Much has happenned.

It has been a while since my last blog update, and much has happened.

It takes a lot to get me off Kangaroo Island these days, but I did manage work on three very diverse film projects. The Nightingale would have me collaborating with director Jennifer Kent once again, who I had shot stills for on her phenomenally successful first film The Babadook. Shooting in some stunning  Tasmanian landscapes, the period film, set in 1820’s, featured some incredible performances from its fine cast and I am sure will make for an intense cinematic experience. Closer to home, Storm Boy, the retelling of the 1970’s Australian classic, had me working in the beautiful Coorong region of South Australia.  A crew full of old friends, the stunning coastal landscapes, remarkable trained pelicans and a stunning performance by 12 year old lead actor Finn Little making for a another good film making experience. Completely different in every respect, I Am Robot, shooting in the Adelaide Film Studios, was a futuristic sci fi thriller with incredible sets and starred a very cool robot designed by New Zealand’s WETA group along with US actress Hillary Swank in a leading role.

Hillary Swank in I Am Mother.

Storm Boy and Cargo movie posters featuring my photographs.

Storm Boy and Cargo movie posters featuring my photographs.

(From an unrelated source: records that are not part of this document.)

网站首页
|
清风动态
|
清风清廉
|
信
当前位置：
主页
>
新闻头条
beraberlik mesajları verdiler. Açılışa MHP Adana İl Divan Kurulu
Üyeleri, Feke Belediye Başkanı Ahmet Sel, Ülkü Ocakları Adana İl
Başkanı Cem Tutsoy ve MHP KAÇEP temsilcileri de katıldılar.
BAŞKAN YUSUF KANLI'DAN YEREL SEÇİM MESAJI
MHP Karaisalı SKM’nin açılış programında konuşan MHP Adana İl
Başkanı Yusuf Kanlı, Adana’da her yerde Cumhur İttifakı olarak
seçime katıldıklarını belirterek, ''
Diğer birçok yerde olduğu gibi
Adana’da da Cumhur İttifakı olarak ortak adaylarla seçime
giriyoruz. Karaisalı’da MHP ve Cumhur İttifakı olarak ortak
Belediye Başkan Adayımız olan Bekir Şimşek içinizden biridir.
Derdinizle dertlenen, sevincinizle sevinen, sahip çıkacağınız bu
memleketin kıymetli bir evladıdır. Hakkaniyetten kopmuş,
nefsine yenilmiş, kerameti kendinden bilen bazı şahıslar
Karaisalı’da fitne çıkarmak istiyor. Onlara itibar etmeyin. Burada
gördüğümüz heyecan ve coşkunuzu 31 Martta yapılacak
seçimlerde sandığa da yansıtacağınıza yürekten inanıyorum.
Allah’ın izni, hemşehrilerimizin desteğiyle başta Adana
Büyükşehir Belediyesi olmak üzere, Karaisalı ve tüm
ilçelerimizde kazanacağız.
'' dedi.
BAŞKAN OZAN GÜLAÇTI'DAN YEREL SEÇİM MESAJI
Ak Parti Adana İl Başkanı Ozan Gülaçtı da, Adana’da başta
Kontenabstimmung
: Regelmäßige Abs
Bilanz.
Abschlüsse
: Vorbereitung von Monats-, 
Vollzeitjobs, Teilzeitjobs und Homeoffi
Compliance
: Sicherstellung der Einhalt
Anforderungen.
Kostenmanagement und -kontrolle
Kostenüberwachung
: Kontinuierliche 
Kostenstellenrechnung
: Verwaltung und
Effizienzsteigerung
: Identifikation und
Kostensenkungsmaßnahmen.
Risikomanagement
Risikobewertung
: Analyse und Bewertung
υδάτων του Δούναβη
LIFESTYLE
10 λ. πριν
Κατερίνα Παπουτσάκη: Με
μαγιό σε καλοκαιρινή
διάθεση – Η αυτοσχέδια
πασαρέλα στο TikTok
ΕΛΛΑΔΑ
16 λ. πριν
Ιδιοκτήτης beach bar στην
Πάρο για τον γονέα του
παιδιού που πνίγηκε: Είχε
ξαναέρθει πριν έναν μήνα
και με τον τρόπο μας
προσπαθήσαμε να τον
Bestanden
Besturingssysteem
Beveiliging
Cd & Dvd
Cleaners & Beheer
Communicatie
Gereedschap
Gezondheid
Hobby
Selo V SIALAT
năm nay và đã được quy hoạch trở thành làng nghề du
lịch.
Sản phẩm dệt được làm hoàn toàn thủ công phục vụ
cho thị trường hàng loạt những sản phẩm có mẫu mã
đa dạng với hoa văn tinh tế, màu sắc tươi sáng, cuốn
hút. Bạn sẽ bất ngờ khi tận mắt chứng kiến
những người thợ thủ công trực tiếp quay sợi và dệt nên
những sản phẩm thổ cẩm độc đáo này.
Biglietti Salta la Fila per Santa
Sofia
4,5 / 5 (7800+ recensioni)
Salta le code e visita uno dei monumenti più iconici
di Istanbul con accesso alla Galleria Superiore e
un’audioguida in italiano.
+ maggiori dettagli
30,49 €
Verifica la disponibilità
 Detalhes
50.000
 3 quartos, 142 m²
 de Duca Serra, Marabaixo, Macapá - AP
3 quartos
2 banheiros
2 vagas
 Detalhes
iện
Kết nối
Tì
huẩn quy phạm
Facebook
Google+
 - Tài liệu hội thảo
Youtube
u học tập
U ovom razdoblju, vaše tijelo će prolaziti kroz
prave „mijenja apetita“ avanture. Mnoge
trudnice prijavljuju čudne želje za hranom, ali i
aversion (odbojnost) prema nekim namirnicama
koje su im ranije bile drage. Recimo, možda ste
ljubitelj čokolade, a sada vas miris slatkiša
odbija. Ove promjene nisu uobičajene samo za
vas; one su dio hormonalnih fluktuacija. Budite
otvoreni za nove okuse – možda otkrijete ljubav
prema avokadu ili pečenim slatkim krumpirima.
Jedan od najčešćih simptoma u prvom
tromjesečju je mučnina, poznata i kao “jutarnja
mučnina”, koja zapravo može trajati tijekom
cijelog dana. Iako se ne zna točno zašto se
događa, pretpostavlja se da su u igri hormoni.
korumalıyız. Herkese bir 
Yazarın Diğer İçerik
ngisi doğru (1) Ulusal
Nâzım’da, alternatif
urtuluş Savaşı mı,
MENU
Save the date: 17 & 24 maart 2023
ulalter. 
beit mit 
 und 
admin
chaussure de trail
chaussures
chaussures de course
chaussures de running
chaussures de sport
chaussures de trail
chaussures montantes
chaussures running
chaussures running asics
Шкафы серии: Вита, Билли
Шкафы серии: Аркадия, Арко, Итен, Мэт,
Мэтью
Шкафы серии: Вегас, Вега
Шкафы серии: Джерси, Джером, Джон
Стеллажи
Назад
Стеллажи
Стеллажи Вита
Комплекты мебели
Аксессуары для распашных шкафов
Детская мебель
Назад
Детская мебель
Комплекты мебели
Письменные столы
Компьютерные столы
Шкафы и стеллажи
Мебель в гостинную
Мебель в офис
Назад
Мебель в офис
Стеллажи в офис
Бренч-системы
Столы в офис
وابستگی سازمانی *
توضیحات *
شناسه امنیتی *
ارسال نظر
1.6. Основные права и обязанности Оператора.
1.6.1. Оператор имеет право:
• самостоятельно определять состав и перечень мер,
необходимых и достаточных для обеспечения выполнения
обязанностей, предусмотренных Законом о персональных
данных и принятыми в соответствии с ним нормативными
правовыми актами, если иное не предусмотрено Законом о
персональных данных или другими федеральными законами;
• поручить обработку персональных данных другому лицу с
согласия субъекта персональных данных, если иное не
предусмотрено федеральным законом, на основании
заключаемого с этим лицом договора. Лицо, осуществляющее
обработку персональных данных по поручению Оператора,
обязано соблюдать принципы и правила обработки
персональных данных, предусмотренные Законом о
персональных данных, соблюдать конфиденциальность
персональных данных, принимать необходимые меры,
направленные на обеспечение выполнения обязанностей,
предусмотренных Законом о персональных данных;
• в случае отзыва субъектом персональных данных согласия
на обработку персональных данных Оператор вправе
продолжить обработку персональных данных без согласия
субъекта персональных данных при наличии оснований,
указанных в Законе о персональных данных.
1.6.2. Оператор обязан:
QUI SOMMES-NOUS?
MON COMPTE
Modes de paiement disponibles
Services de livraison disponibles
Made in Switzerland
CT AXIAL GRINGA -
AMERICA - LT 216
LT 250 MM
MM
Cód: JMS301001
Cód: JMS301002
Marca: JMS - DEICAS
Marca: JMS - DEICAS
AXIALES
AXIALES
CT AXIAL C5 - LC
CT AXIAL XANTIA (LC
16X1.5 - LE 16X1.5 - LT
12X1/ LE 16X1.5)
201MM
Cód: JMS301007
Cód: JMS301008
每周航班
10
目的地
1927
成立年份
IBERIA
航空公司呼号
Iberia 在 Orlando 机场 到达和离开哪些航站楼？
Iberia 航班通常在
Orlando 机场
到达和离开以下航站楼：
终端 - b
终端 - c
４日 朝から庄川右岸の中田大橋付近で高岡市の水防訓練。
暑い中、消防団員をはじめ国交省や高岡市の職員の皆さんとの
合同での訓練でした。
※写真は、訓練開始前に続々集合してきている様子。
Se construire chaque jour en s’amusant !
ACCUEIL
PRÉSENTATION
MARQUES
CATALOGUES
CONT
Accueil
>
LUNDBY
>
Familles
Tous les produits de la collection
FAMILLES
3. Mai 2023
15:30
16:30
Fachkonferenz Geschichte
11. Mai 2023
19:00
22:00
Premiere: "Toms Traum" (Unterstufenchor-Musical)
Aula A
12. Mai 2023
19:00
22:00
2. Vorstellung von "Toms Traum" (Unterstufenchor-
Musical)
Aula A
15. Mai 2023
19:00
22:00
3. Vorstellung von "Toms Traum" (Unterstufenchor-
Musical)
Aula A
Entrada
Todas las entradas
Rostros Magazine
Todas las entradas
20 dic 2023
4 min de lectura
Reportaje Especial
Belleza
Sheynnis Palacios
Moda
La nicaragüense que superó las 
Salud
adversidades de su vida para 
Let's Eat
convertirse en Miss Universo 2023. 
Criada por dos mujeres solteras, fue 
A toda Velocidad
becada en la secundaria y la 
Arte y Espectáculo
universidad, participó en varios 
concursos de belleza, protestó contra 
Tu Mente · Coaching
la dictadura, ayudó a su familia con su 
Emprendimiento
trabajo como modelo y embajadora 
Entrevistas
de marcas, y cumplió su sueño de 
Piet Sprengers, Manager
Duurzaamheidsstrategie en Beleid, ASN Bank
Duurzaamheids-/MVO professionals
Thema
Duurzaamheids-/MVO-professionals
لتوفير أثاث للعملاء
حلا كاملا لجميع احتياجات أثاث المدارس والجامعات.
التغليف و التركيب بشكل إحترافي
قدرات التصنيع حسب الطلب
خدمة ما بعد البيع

Practising and teaching yoga has become a central part of my life in my late 40’s. As my teacher experience grows it has become apparent to me that teaching yoga to children is what really lights me up, and challenges me enormously at the same time. In January I returned to Indore, India to undertake my next level of your teacher training. For the second time I lived at Paramanand Institute of Yoga Sciences for a month, undertaking an intense period of study and practice under the wise guidance of my mentor and guru Dr. Omanand, Guruji.

Guruji teaches international students at Paramamand ashram.

Guruji teaches international students at Paramamand ashram.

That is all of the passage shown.